York Region’s disaster recovery IT leader discusses his worst-case scenario.
The blackout provided the impetus for the Region’s foolproof business continuity plan. This program ensures – should a similar calamity occur – that critical systems can be up and running within 24 hours.
“If you [cannot] keep your infrastructure that supports your primary critical business going, you won’t be there tomorrow,” says Loretta Chandler, manager of emergency management for York Region.
That, she says, is not a risk a government can accept – not with the public expecting water to run when they turn on the taps, and 911 to respond when they pick up the phone.
Chandler shared her plan for business continuity with attendees at the World Conference on Disaster Management in Toronto on Tuesday.
“No one ever expected this could happen and be so widespread in Canada and the U.S.,” the York Region official said.
As a result of the blackout, regional councils and the provincial government threw new funding at emergency management programs.
York is bumping its disaster recovery program into a business continuity initiative and is by now halfway through that process, which is being accomplished in partnership with the region’s IT department.
Since Chandler assumed leadership of the department, the region has been in compliance with provincial standards.

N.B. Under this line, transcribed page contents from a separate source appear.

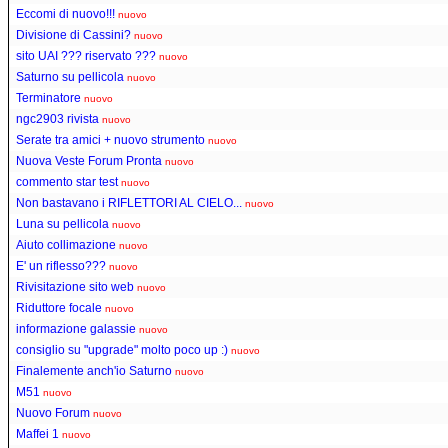
Eccomi di nuovo!!!
nuovo
Divisione di Cassini?
nuovo
sito UAI ??? riservato ???
nuovo
Saturno su pellicola
nuovo
Terminatore
nuovo
ngc2903 rivista
nuovo
Serate tra amici + nuovo strumento
nuovo
Nuova Veste Forum Pronta
nuovo
commento star test
nuovo
Non bastavano i RIFLETTORI AL CIELO...
nuovo
Luna su pellicola
nuovo
Aiuto collimazione
nuovo
E' un riflesso???
nuovo
Rivisitazione sito web
nuovo
Riduttore focale
nuovo
informazione galassie
nuovo
consiglio su "upgrade" molto poco up :)
nuovo
Finalemente anch'io Saturno
nuovo
M51
nuovo
Nuovo Forum
nuovo
Maffei 1
nuovo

The Emergency Management and Civil Protection Act require all municipalities in Ontario to create a plan that includes specific staff positions and annual training of all staff.
To eliminate risk, the region called upon its IT department to create a system that would enable all critical systems to be recovered within 24 hours or less after a disaster.
This recovery deadline was to apply even in what the region described as the “worst-case scenario.”
“Our worst case scenario is if the head office is destroyed at 3:00 pm on a Tuesday and 30 per cent of the staff is lost. What do you do then?” asked Kurt Wintermeyer, the IT lead for disaster recovery planning in the region.
The plan is fundamentally simple: have a recovery location that key staff will respond to and start resuming critical government services.
That means not just having one backup location, but three alternates in total. Actions of a skeleton staff of 17 would be coordinated by a resumption team lead and three coordinators.
Outlined in the plan are all the resources needed to set-up a recovery office.
There are lists made up for both external parties – vendors and partners – and internal contacts such as key staff in various departments. There’s another list of all the applications that need to be recovered, and instructions on how to access them.
“Passwords to critical applications are kept off site in locked boxes,” Wintermeyer says. “You’ll need detailed maps to the location of those.”
To serve a population of nearly one million across six towns, the region runs 250 applications. Largely a Microsoft shop with more than 25 terabytes of regularly backed-up data, the IT department has identified that half of those applications are critical.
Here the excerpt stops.